Pop music’s leading diva has been immortalized by researchers at the University of Thailand who have named a recently discovered parasitoid wasp Aleiodes gaga in honor of the singer, reports Wonderwall. Why they would name the wasp after Lady Gaga? We don’t exactly know, but i09 opines that the researchers are just “seeking attention — in which case the name is wholly appropriate.”
The Gaga species of wasp was just one of 178 others in the first ever “turbo-taxonomic study” based on a new DNA coding technique called “COI barcoding.” In the new process, scientists use a fragment of the mitochondrial COI gene to dramatically increase the time it takes to identify and prove the existence of a new species. With some thousands of samples already discovered in tropical locales, the COI barcoding technique is proving to be “revolutionary.”
Still, Lady Gaga’s name might not stick with the parasitic wasp, as some researchers have expressed reservation over the accuracy of the new technique.
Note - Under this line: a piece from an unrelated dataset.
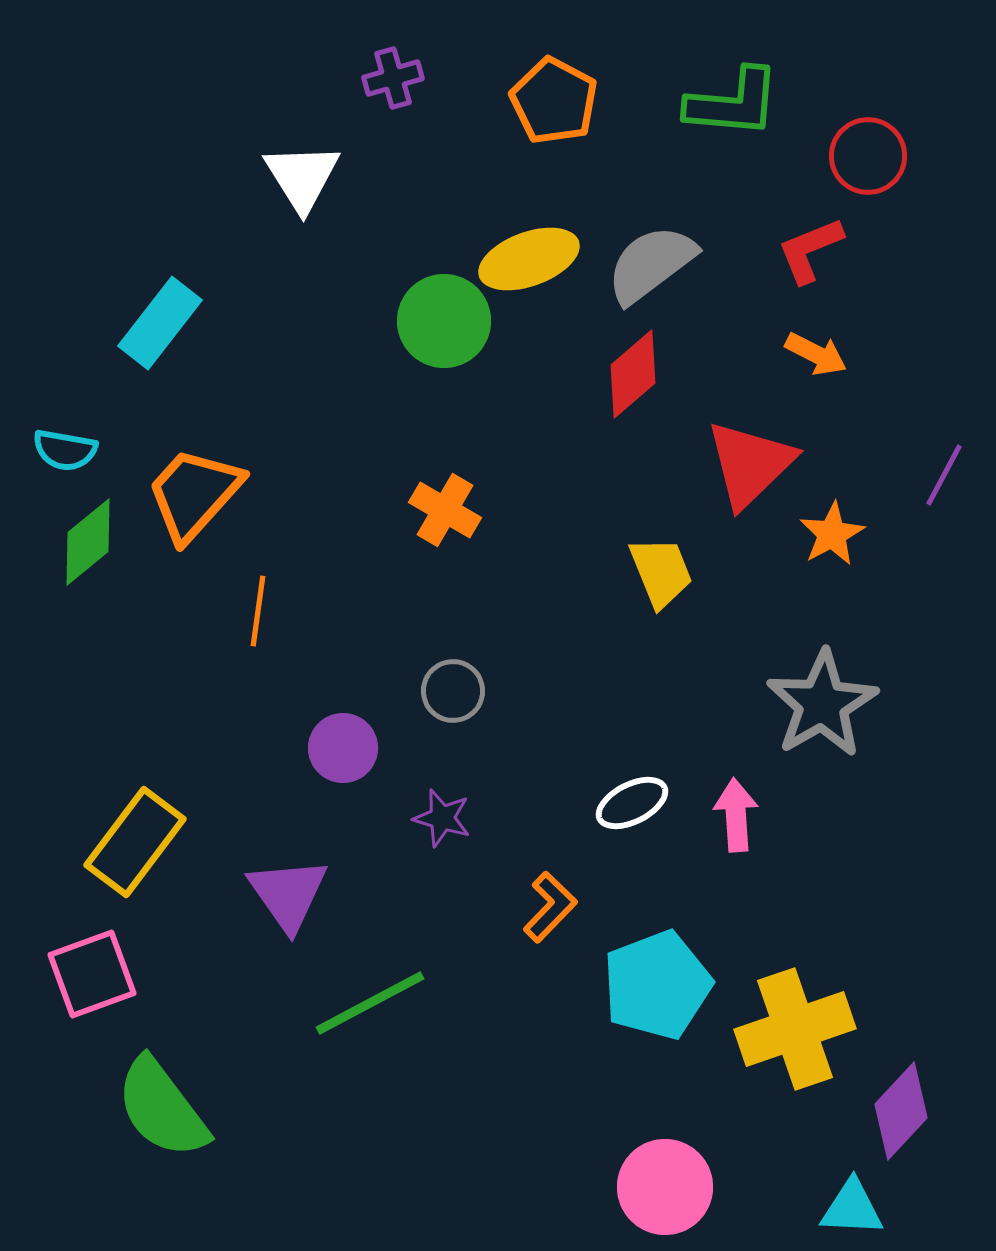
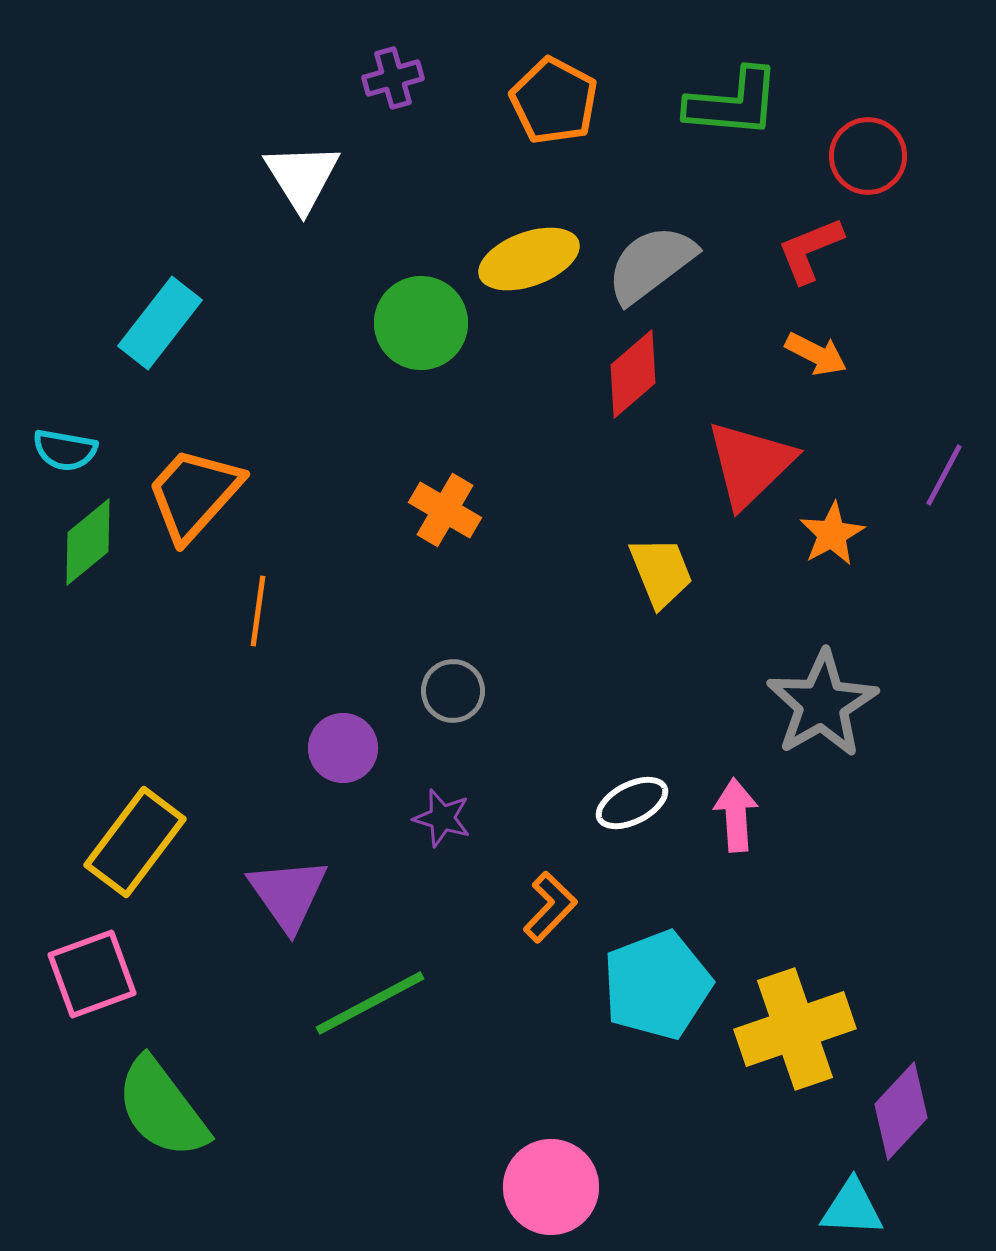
green circle: moved 23 px left, 2 px down
pink circle: moved 114 px left
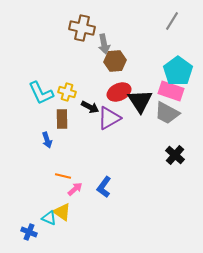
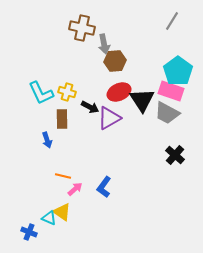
black triangle: moved 2 px right, 1 px up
According to biologist Quentin Wheeler, naming a new species based merely on “the nucleic acids at particular bases” just isn’t enough.
“The aim of describing species is to recognize, describe and name the results of evolution,” he writes at The Guardian, “not to proliferate the number of names in reference to ephemeral shifts in gene frequencies or, in this case, in nucleic acids.”
Wheeler contends that “arbitrary measures of genetic distances as an inferior substitute for explicitly testable theories of species based on unique combinations of complex characters,” though he does see importance of turbo-taxonomy to the field. He just thinks that it doesn’t excuse thorough investigation. Still, he does say that turbo-taxonomy and COI barcoding are here to stay, so if the parasitic wasp is indeed a new species, Lady Gaga’s namesake is likely to stay with it, though we’d still like to know exactly why.